基本上 gcc 只会对这个片段发出警告:
int main() {
const size_t v = 258;
char c = {v};
}
什么时候clang报错
问题是 std::string 有一个初始化列表构造函数,它是贪婪的。 {sz,'#'} 被视为初始值设定项列表,并且您在将 sz 转换为 char 类型以生成 std::initializer_list<char> 时收到缩小转换警告。您可以通过使用 () 而不是 {}
std::string 的构造函数声明为:
string::string(std::initializer_list<char>);
string::string(std::size_t, char);
当我们进行列表初始化时,以下规则适用:
(N3337 [dcl.init.list]/3):List-initialization of an object or reference of type T is defined as follows:
- [...]
- Otherwise, if T is a class type, constructors are considered.

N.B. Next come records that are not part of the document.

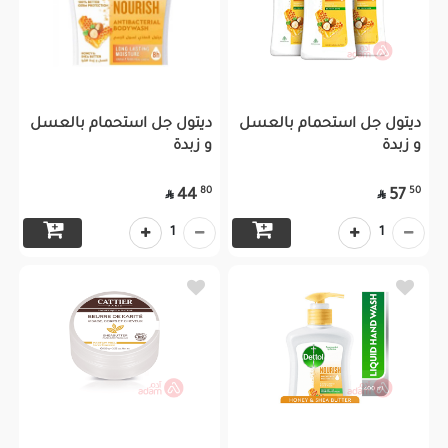
ديتول جل استحمام بالعسل
ديتول جل استحمام بالعسل
و زبدة
و زبدة
80
50
44
57


1
1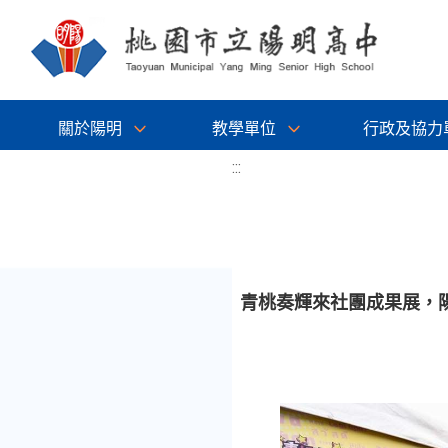
關於陽明
教學單位
行政及協力
:::
青桃奏輝來社團成果展，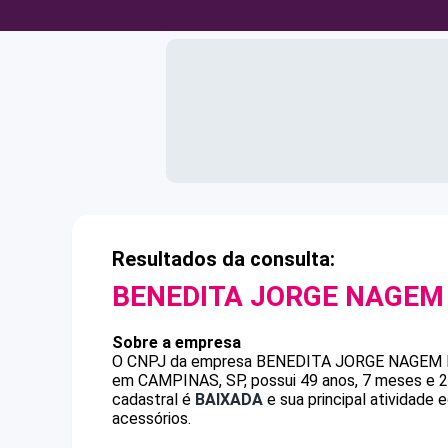
Resultados da consulta:
BENEDITA JORGE NAGEM
Sobre a empresa
O CNPJ da empresa
BENEDITA JORGE NAGEM
em CAMPINAS, SP, possui 49 anos, 7 meses e 2
cadastral é
BAIXADA
e sua principal atividade 
acessórios.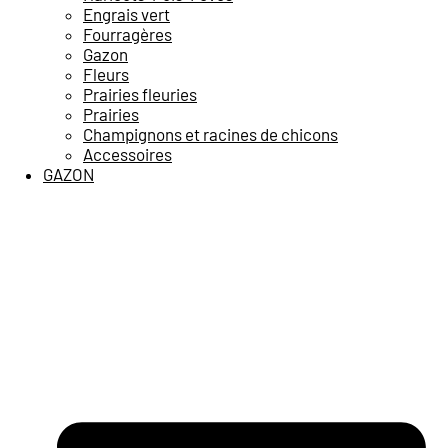
Engrais vert
Fourragères
Gazon
Fleurs
Prairies fleuries
Prairies
Champignons et racines de chicons
Accessoires
GAZON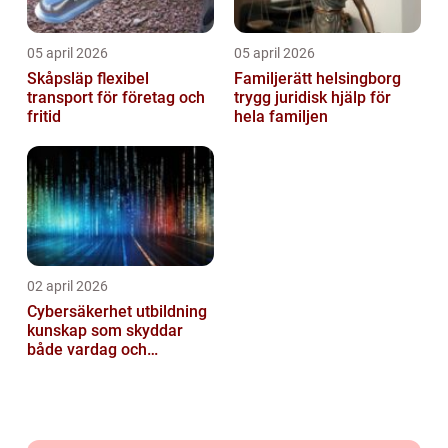
05 april 2026
05 april 2026
Skåpsläp flexibel
Familjerätt helsingborg
transport för företag och
trygg juridisk hjälp för
fritid
hela familjen
02 april 2026
Cybersäkerhet utbildning
kunskap som skyddar
både vardag och
samhälle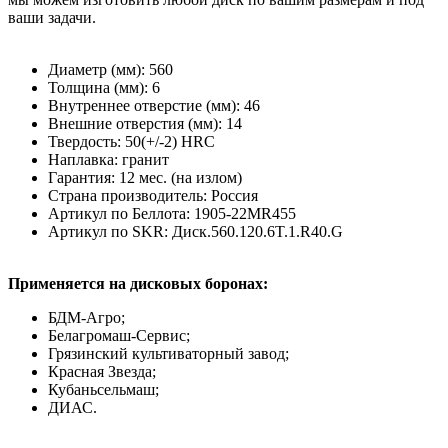
ваши задачи.
Диаметр (мм): 560
Толщина (мм): 6
Внутреннее отверстие (мм): 46
Внешние отверстия (мм): 14
Твердость: 50(+/-2) HRC
Наплавка: гранит
Гарантия: 12 мес. (на излом)
Страна производитель: Россия
Артикул по Беллота: 1905-22MR455
Артикул по SKR: Диск.560.120.6T.1.R40.G
Применяется на
дисковых боронах
:
БДМ-Агро;
Белагромаш-Сервис;
Грязинский культиваторный завод;
Красная Звезда;
Кубаньсельмаш;
ДИАС.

The applicable constructors are enumerated and the best one is chosen through overload resolution (13.3, 13.3.1.7). If a narrowing conversion (see below) is required to convert any of the arguments, the program is ill-formed.
由于这条规则选择了初始化列表构造函数:
(N3337 [over.match.list]/1):When objects of non-aggregate class type T are list-initialized (8.5.4), overload resolution selects the constructor in two phases:
- Initially, the candidate functions are the initializer-list constructors (8.5.4) of the class T and the argument list consists of the initializer list as a single argument.
- [...]
既然初始化列表构造函数是最佳选择,但转换参数需要缩小转换,程序格式不正确。
但是,我不认为这会使编译器一种正确而另一种不正确:
(N3337 [intro.compliance]/8):A conforming implementation may have extensions (including additional library functions), provided they do not alter the behavior of any well-formed program. Implementations are required to diagnose programs that use such extensions that are ill-formed according to this International Standard. Having done so, however, they can compile and execute such programs.
该标准没有警告与错误的概念,因此 GCC 在发出警告诊断时符合要求,然后继续编译程序。请注意,如果您传递 -pedantic-errors.